• TASK TO CARRY OUT:
Return every line from the records below that has the word "調剤薬局".

Page-level text extractions
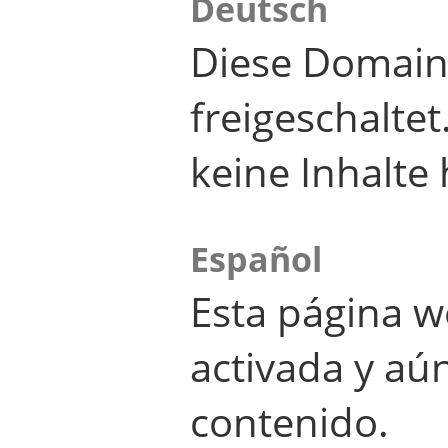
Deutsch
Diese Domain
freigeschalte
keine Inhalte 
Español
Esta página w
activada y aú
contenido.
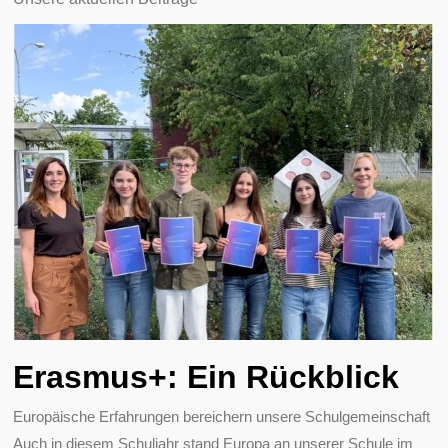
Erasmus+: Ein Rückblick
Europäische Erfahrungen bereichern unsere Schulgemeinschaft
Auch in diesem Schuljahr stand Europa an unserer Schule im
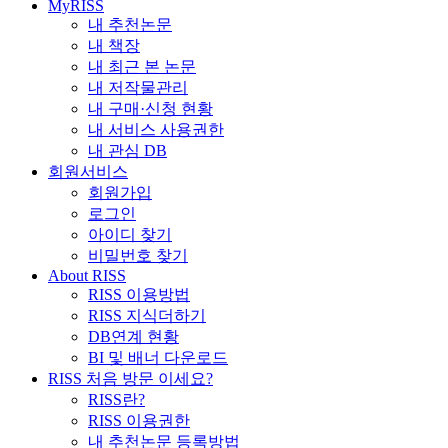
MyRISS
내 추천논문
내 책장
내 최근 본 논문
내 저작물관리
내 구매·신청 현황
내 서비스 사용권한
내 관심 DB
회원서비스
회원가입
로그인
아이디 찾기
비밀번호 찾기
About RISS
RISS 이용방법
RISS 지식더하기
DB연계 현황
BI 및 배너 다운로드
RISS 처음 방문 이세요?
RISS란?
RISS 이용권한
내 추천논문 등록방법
...
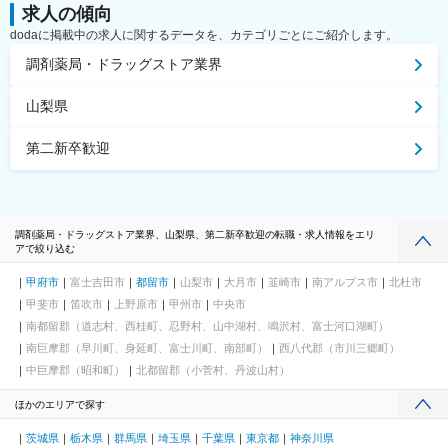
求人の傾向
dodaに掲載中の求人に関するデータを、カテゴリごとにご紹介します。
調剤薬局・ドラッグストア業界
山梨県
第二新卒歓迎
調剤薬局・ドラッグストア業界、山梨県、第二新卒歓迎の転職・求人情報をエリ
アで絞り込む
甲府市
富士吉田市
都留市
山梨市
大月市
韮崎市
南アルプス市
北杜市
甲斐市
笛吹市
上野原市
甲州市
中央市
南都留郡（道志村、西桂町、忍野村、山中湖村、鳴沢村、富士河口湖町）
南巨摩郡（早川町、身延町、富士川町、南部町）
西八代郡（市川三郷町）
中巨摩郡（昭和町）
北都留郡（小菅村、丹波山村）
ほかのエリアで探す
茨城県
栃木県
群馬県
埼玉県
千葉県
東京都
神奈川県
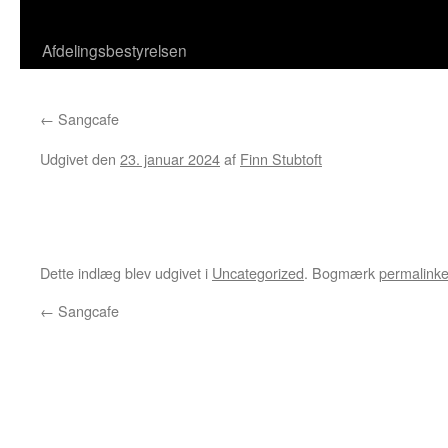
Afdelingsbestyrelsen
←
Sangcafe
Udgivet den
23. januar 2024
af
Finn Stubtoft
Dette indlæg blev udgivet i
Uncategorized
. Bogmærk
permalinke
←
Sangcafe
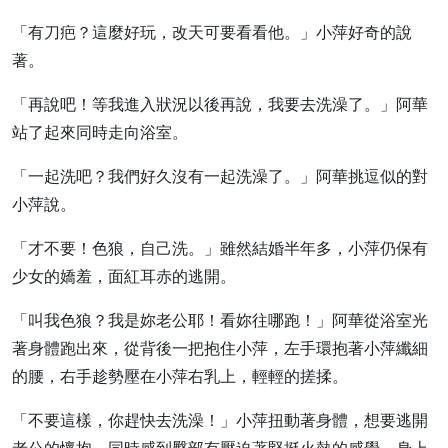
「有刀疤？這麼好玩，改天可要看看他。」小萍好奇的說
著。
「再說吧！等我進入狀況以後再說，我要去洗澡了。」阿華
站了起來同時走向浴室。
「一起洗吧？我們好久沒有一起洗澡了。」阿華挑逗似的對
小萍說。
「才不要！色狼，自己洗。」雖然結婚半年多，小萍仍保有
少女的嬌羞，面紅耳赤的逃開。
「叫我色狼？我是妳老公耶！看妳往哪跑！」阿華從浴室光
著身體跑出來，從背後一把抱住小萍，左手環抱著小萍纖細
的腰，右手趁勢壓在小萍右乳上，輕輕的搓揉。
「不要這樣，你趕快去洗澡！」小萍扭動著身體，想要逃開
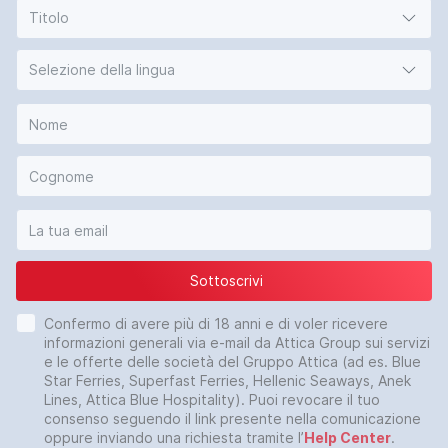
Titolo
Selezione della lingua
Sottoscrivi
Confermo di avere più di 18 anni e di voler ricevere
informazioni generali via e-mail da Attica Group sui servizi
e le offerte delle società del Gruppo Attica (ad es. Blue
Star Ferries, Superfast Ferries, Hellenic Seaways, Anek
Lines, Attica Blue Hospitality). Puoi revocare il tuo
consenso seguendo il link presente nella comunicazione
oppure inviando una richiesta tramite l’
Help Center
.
* * *
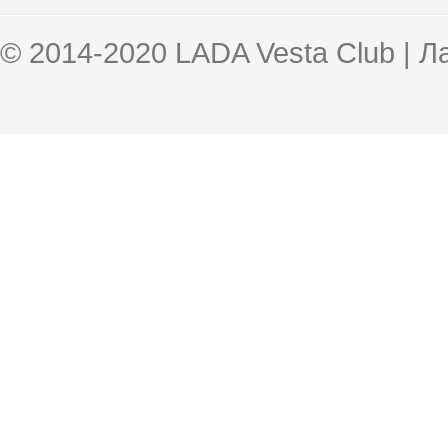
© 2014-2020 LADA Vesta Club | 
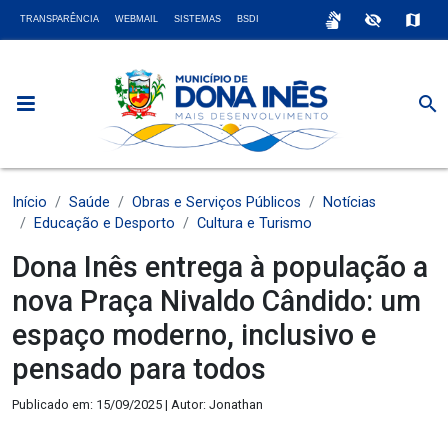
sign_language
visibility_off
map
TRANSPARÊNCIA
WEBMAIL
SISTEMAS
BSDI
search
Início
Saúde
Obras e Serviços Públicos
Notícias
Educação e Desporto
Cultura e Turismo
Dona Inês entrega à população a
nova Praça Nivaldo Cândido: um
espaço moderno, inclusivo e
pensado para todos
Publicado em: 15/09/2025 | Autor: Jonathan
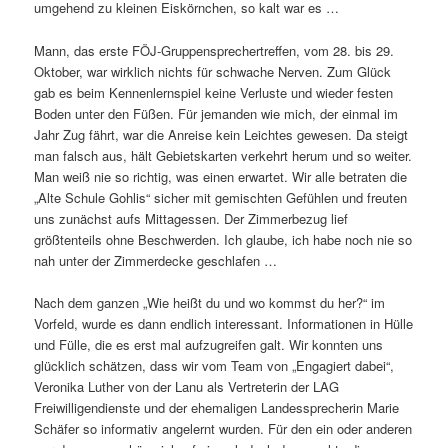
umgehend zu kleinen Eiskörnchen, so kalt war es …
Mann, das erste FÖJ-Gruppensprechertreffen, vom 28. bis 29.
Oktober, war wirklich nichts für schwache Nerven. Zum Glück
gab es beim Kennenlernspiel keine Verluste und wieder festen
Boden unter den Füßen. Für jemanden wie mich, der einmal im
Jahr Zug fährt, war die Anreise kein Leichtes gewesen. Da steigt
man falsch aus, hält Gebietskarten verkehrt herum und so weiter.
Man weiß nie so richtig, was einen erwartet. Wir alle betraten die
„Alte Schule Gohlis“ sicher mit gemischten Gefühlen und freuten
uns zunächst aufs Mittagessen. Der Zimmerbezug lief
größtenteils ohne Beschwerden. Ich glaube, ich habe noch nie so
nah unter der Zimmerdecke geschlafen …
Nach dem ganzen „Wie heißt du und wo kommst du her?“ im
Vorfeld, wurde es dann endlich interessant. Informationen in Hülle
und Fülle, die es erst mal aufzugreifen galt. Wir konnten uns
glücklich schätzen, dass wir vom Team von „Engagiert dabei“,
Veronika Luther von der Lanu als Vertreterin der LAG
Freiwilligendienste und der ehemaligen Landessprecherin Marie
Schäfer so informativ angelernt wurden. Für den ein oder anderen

• RESPONSE FOR THIS EXERCISE:
調剤薬局・ドラッグストア業界
調剤薬局・ドラッグストア業界、山梨県、第二新卒歓迎の転職・求人情報をエリ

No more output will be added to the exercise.